- Andrés Goddzer, played by Daniel Hendler
- Portrayed by: Daniel Hendler
- Duration: 2012

= Andrés Goddzer =

Andrés "Andy" Goddzer is a fictional character in the 2012 Argentine telenovela Graduados (Graduates). He is played by Daniel Hendler, both as an adult and, in flashbacks, as a teenager. Hendler won two awards for his work as the character.

==Fictional biography==
Andrés Goddzer attended high school in the 1980s, graduating in 1989. He had fallen in love with fellow student María Laura Falsini (Nancy Dupláa), the girlfriend of Pablo Catáneo (Luciano Cáceres). Catáneo cheated on Falsini during their graduation party, so she broke up with him and left with Andrés. They had sex in his car and she became pregnant. As everybody assumed that María Laura was pregnant with Catáneo's child, her father forced them to get married and get jobs; Andrés, the real father of María Laura's child did not know about this. Andrés stayed friends with fellow students Benjamín "Tuca" Pardo (Mex Urtizberea) and Verónica Diorio (Julieta Ortega), who ran a radio station that played 1980s Argentine rock music.
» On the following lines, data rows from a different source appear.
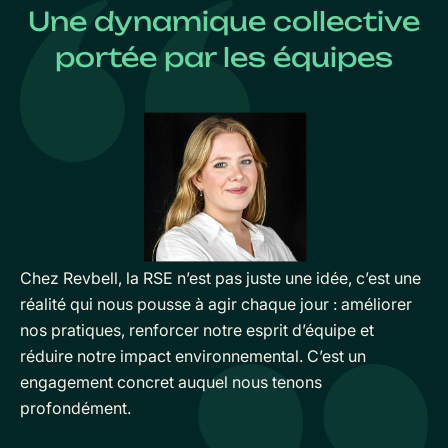
Une dynamique collective
portée par les équipes
Chez Revbell, la RSE n’est pas juste une idée, c’est une
réalité qui nous pousse à agir chaque jour : améliorer
nos pratiques, renforcer notre esprit d’équipe et
réduire notre impact environnemental. C’est un
engagement concret auquel nous tenons
profondément.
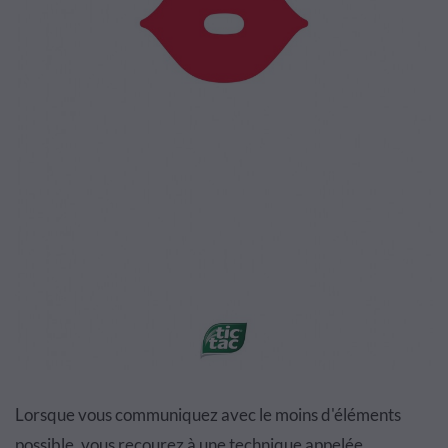
Lorsque vous communiquez avec le moins d'éléments
possible, vous recourez à une technique appelée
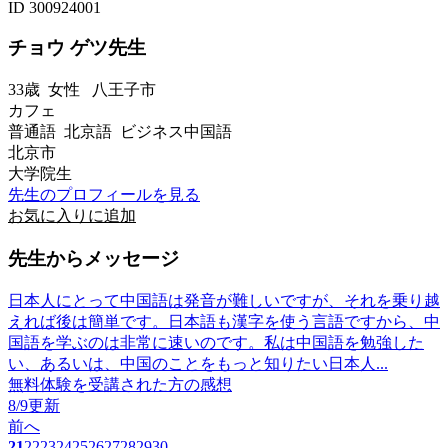
ID 300924001
チョウ ゲツ先生
33歳
女性
八王子市
カフェ
普通語 北京語 ビジネス中国語
北京市
大学院生
先生のプロフィールを見る
お気に入りに追加
先生からメッセージ
日本人にとって中国語は発音が難しいですが、それを乗り越
えれば後は簡単です。日本語も漢字を使う言語ですから、中
国語を学ぶのは非常に速いのです。私は中国語を勉強した
い、あるいは、中国のことをもっと知りたい日本人...
無料体験を受講された方の感想
8/9更新
前へ
21
22
23
24
25
26
27
28
29
30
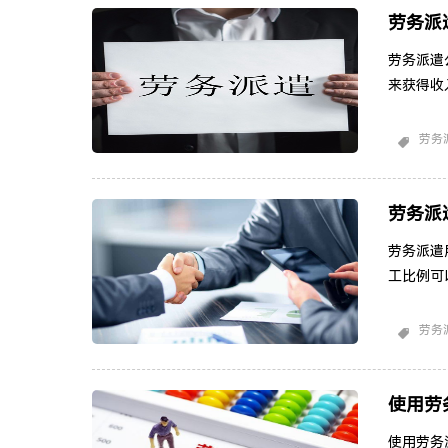
劳务派
劳务派遣
来获得收
一些可能
通常涵盖
劳务
员工所做
程，包括
在服
劳务派
劳务派遣
工比例可
业中使用
些可能影
劳务
规可能规
方，可能
遣工
使用劳
使用劳务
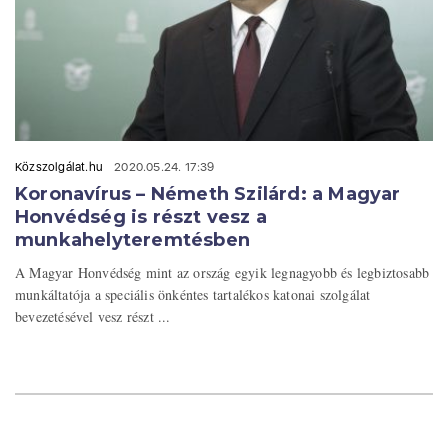
Közszolgálat.hu
2020.05.24. 17:39
Koronavírus – Németh Szilárd: a Magyar
Honvédség is részt vesz a
munkahelyteremtésben
A Magyar Honvédség mint az ország egyik legnagyobb és legbiztosabb
munkáltatója a speciális önkéntes tartalékos katonai szolgálat
bevezetésével vesz részt ...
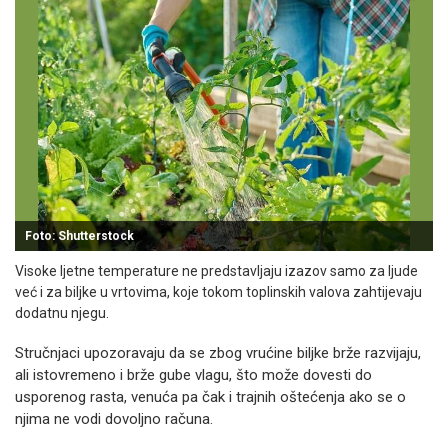
Foto: Shutterstock
Visoke ljetne temperature ne predstavljaju izazov samo za ljude
već i za biljke u vrtovima, koje tokom toplinskih valova zahtijevaju
dodatnu njegu.
Stručnjaci upozoravaju da se zbog vrućine biljke brže razvijaju,
ali istovremeno i brže gube vlagu, što može dovesti do
usporenog rasta, venuća pa čak i trajnih oštećenja ako se o
njima ne vodi dovoljno računa.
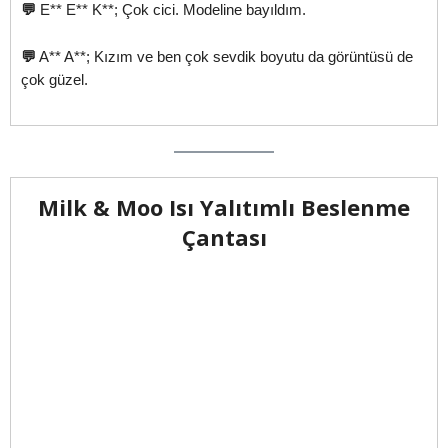
💬
E** E** K**; Çok cici. Modeline bayıldım.
💬
A** A**; Kızım ve ben çok sevdik boyutu da görüntüsü de
çok güzel.
Milk & Moo Isı Yalıtımlı Beslenme
Çantası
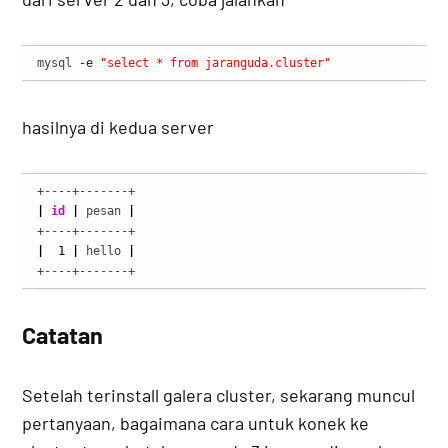
mysql 
-e
"select * from jaranguda.cluster"
hasilnya di kedua server
|
id
|
 pesan 
|
|
1
|
 hello 
|
+----+-------+
Catatan
Setelah terinstall galera cluster, sekarang muncul
pertanyaan, bagaimana cara untuk konek ke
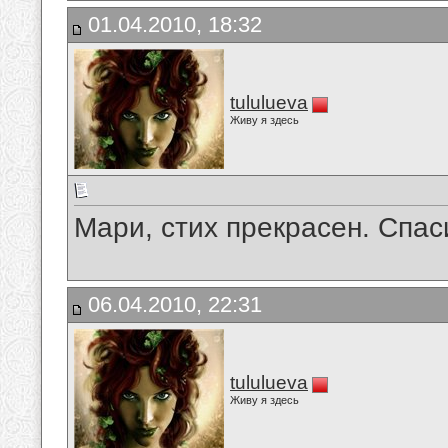
01.04.2010, 18:32
tululueva
Живу я здесь
Мари, стих прекрасен. Спа
06.04.2010, 22:31
tululueva
Живу я здесь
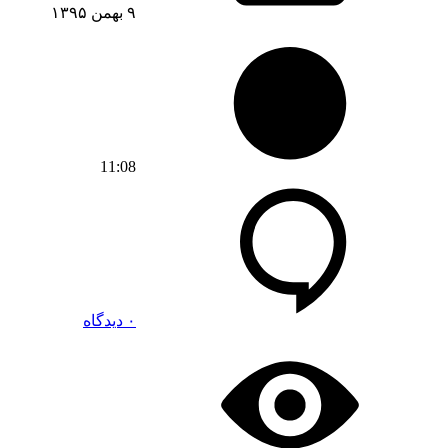
۹ بهمن ۱۳۹۵
11:08
۰ دیدگاه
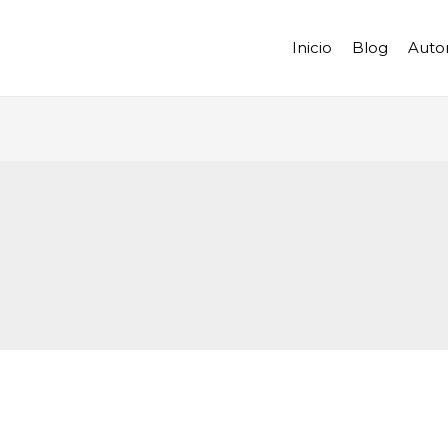
Inicio
Blog
Auto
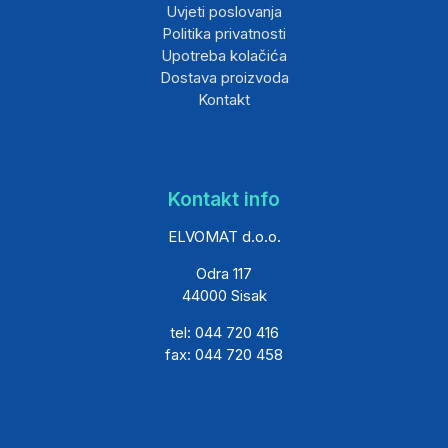
Uvjeti poslovanja
Politika privatnosti
Upotreba kolačića
Dostava proizvoda
Kontakt
Kontakt info
ELVOMAT d.o.o.
Odra 117
44000 Sisak
tel: 044 720 416
fax: 044 720 458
Andrés met María Laura again 18 years later. A DNA test confirmed that he was the biological father of Martín (Gastón Soffritti), María Laura's son. The plots involving Goddzer usually focused on his newly discovered paternity, his renewed love for María Laura, his rivalry with Pablo Catáneo, his passion for rock music and his lack of interest in working.

==Character creation==
Initially, Andrés Goddzer was meant to be the main character of Graduados, and the name of the telenovela in the early production stages was "El paseaperros" (The dog walker). Andy Kusnetzoff was initially cast to play the character, but he left the project to concentrate on his work as a radio host. Mike Amigorena was offered the roles of either Andrés Goddzer or Pablo Catáneo, but rejected both. Daniel Hendler, who had already joined the cast as Benjamín Pardo, eventually switched roles to play Goddzer. Mex Urtizberea joined the cast to play Pardo instead, and Kusnetzoff eventually joined the cast anyway to play another character.

The telenovela includes several flashbacks to the times when the characters attended high school. As with the other characters, Hendler played Andrés Goddzer both as an adult and as a teenager, for comic effect.

==Awards==
Hendler won the 2012 Tato Award as best actor in daily fiction, and the 2012 Martín Fierro Award as best lead actor in daytime fiction for his work as the character.